Work order:
Copy out the data exactly as it appears, without a single image.

** Opening Data for this task block **

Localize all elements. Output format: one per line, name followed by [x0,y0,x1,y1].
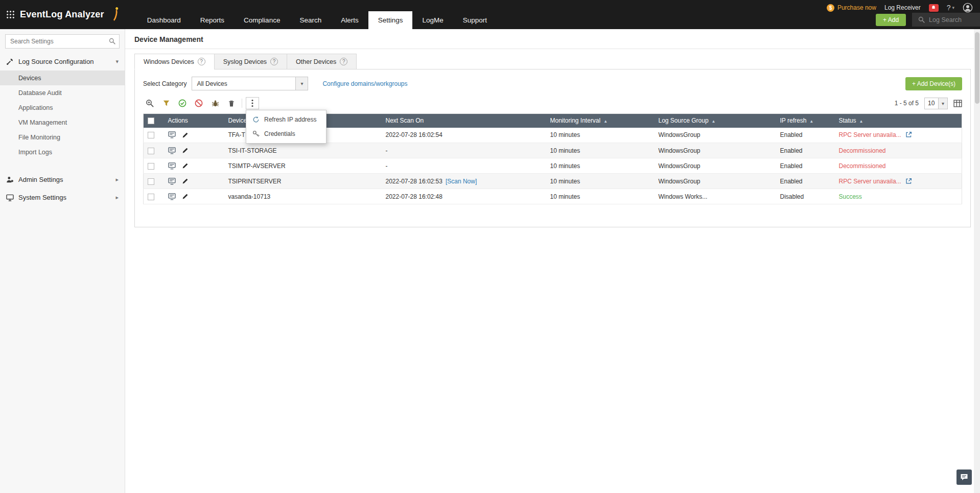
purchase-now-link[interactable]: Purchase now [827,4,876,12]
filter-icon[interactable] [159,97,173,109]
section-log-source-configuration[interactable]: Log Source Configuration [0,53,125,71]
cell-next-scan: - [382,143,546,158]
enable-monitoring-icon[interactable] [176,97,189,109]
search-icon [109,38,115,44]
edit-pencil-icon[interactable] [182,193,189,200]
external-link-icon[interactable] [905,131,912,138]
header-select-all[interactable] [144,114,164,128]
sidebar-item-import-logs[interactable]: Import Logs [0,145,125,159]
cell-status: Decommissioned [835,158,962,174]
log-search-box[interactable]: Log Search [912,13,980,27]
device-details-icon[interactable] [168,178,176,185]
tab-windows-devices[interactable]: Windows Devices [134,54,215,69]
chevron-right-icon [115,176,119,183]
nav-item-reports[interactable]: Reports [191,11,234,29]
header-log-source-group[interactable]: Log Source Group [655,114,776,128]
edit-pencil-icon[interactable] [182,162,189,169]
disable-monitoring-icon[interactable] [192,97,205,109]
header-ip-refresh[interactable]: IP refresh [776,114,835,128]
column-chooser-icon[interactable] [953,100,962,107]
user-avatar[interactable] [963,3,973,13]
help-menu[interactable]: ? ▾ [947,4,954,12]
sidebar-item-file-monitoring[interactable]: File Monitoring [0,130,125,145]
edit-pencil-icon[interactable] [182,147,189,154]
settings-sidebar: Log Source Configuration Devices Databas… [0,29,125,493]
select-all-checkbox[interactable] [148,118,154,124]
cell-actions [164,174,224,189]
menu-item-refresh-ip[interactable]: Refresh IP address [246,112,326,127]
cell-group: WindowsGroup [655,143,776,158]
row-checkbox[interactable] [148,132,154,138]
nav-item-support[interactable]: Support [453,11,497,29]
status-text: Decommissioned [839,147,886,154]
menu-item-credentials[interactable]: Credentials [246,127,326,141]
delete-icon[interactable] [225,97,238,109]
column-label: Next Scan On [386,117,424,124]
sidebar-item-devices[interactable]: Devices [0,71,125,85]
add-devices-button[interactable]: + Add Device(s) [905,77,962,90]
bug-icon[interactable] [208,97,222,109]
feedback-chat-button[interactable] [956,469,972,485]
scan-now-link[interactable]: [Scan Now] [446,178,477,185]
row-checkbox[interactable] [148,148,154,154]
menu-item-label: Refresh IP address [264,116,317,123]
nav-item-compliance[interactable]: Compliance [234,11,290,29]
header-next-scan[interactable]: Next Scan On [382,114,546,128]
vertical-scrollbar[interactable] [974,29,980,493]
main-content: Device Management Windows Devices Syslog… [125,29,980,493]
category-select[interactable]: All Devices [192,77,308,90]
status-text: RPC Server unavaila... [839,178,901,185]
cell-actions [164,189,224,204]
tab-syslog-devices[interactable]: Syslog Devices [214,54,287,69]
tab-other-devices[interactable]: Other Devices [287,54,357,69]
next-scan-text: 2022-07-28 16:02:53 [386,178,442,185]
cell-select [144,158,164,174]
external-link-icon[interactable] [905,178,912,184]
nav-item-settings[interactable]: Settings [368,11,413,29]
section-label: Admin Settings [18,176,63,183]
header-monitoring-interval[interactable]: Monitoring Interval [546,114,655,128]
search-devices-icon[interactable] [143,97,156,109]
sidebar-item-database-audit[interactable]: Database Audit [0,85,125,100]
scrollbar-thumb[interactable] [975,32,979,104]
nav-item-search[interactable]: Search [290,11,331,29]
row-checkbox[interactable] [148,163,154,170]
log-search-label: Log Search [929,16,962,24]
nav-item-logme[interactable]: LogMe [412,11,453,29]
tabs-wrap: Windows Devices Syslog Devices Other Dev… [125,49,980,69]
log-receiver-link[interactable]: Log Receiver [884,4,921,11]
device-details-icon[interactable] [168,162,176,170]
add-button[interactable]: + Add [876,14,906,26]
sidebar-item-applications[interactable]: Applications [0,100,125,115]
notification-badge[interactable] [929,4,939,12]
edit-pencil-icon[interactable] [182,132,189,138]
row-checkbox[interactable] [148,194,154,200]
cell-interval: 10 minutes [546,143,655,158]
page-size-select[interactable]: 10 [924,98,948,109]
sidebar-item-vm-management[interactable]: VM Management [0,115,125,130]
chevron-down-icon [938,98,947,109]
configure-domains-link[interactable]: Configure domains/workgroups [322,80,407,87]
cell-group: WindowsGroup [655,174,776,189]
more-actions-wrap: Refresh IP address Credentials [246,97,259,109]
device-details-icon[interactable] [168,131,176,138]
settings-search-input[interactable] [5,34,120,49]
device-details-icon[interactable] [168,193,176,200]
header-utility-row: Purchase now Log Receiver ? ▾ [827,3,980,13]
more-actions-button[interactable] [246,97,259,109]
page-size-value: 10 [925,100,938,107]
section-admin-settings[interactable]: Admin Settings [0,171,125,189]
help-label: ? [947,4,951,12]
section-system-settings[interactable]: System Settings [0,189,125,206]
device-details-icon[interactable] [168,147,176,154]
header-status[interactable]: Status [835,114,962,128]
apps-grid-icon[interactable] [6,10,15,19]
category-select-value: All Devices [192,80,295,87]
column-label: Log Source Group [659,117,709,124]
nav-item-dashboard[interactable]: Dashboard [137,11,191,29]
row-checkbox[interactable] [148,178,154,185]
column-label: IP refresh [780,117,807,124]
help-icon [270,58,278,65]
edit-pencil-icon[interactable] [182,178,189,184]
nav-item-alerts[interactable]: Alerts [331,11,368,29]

** Closing Data for this task block **

Response area:
Localize all elements. Output format: one per line, name followed by [x0,y0,x1,y1].
purchase-now-link[interactable]: Purchase now [827,4,876,12]
filter-icon[interactable] [159,97,173,109]
section-log-source-configuration[interactable]: Log Source Configuration [0,53,125,71]
cell-next-scan: - [382,143,546,158]
enable-monitoring-icon[interactable] [176,97,189,109]
search-icon [109,38,115,44]
edit-pencil-icon[interactable] [182,193,189,200]
external-link-icon[interactable] [905,131,912,138]
header-select-all[interactable] [144,114,164,128]
sidebar-item-import-logs[interactable]: Import Logs [0,145,125,159]
cell-status: Decommissioned [835,158,962,174]
log-search-box[interactable]: Log Search [912,13,980,27]
device-details-icon[interactable] [168,178,176,185]
tab-windows-devices[interactable]: Windows Devices [134,54,215,69]
chevron-right-icon [115,176,119,183]
nav-item-reports[interactable]: Reports [191,11,234,29]
header-log-source-group[interactable]: Log Source Group [655,114,776,128]
edit-pencil-icon[interactable] [182,162,189,169]
disable-monitoring-icon[interactable] [192,97,205,109]
header-ip-refresh[interactable]: IP refresh [776,114,835,128]
column-chooser-icon[interactable] [953,100,962,107]
user-avatar[interactable] [963,3,973,13]
help-menu[interactable]: ? ▾ [947,4,954,12]
sidebar-item-file-monitoring[interactable]: File Monitoring [0,130,125,145]
edit-pencil-icon[interactable] [182,147,189,154]
settings-sidebar: Log Source Configuration Devices Databas… [0,29,125,493]
select-all-checkbox[interactable] [148,118,154,124]
cell-actions [164,174,224,189]
menu-item-refresh-ip[interactable]: Refresh IP address [246,112,326,127]
cell-group: WindowsGroup [655,143,776,158]
row-checkbox[interactable] [148,132,154,138]
nav-item-support[interactable]: Support [453,11,497,29]
status-text: Decommissioned [839,147,886,154]
menu-item-credentials[interactable]: Credentials [246,127,326,141]
delete-icon[interactable] [225,97,238,109]
column-label: Next Scan On [386,117,424,124]
sidebar-item-devices[interactable]: Devices [0,71,125,85]
add-devices-button[interactable]: + Add Device(s) [905,77,962,90]
bug-icon[interactable] [208,97,222,109]
feedback-chat-button[interactable] [956,469,972,485]
scan-now-link[interactable]: [Scan Now] [446,178,477,185]
row-checkbox[interactable] [148,148,154,154]
menu-item-label: Refresh IP address [264,116,317,123]
nav-item-compliance[interactable]: Compliance [234,11,290,29]
header-next-scan[interactable]: Next Scan On [382,114,546,128]
vertical-scrollbar[interactable] [974,29,980,493]
main-content: Device Management Windows Devices Syslog… [125,29,980,493]
category-select[interactable]: All Devices [192,77,308,90]
status-text: RPC Server unavaila... [839,178,901,185]
cell-actions [164,189,224,204]
tab-syslog-devices[interactable]: Syslog Devices [214,54,287,69]
tab-other-devices[interactable]: Other Devices [287,54,357,69]
next-scan-text: 2022-07-28 16:02:53 [386,178,442,185]
cell-select [144,158,164,174]
external-link-icon[interactable] [905,178,912,184]
nav-item-settings[interactable]: Settings [368,11,413,29]
section-label: Admin Settings [18,176,63,183]
header-monitoring-interval[interactable]: Monitoring Interval [546,114,655,128]
search-devices-icon[interactable] [143,97,156,109]
sidebar-item-database-audit[interactable]: Database Audit [0,85,125,100]
scrollbar-thumb[interactable] [975,32,979,104]
nav-item-search[interactable]: Search [290,11,331,29]
row-checkbox[interactable] [148,163,154,170]
log-search-label: Log Search [929,16,962,24]
nav-item-logme[interactable]: LogMe [412,11,453,29]
tabs-wrap: Windows Devices Syslog Devices Other Dev… [125,49,980,69]
log-receiver-link[interactable]: Log Receiver [884,4,921,11]
device-details-icon[interactable] [168,162,176,170]
add-button[interactable]: + Add [876,14,906,26]
sidebar-item-applications[interactable]: Applications [0,100,125,115]
notification-badge[interactable] [929,4,939,12]
edit-pencil-icon[interactable] [182,132,189,138]
row-checkbox[interactable] [148,194,154,200]
cell-interval: 10 minutes [546,143,655,158]
page-size-select[interactable]: 10 [924,98,948,109]
sidebar-item-vm-management[interactable]: VM Management [0,115,125,130]
chevron-down-icon [938,98,947,109]
configure-domains-link[interactable]: Configure domains/workgroups [322,80,407,87]
cell-group: WindowsGroup [655,174,776,189]
more-actions-wrap: Refresh IP address Credentials [246,97,259,109]
device-details-icon[interactable] [168,131,176,138]
settings-search-input[interactable] [5,34,120,49]
device-details-icon[interactable] [168,193,176,200]
header-utility-row: Purchase now Log Receiver ? ▾ [827,3,980,13]
more-actions-button[interactable] [246,97,259,109]
page-size-value: 10 [925,100,938,107]
section-admin-settings[interactable]: Admin Settings [0,171,125,189]
help-label: ? [947,4,951,12]
section-system-settings[interactable]: System Settings [0,189,125,206]
device-details-icon[interactable] [168,147,176,154]
header-status[interactable]: Status [835,114,962,128]
apps-grid-icon[interactable] [6,10,15,19]
category-select-value: All Devices [192,80,295,87]
column-label: Log Source Group [659,117,709,124]
nav-item-dashboard[interactable]: Dashboard [137,11,191,29]
row-checkbox[interactable] [148,178,154,185]
column-label: IP refresh [780,117,807,124]
help-icon [270,58,278,65]
edit-pencil-icon[interactable] [182,178,189,184]
nav-item-alerts[interactable]: Alerts [331,11,368,29]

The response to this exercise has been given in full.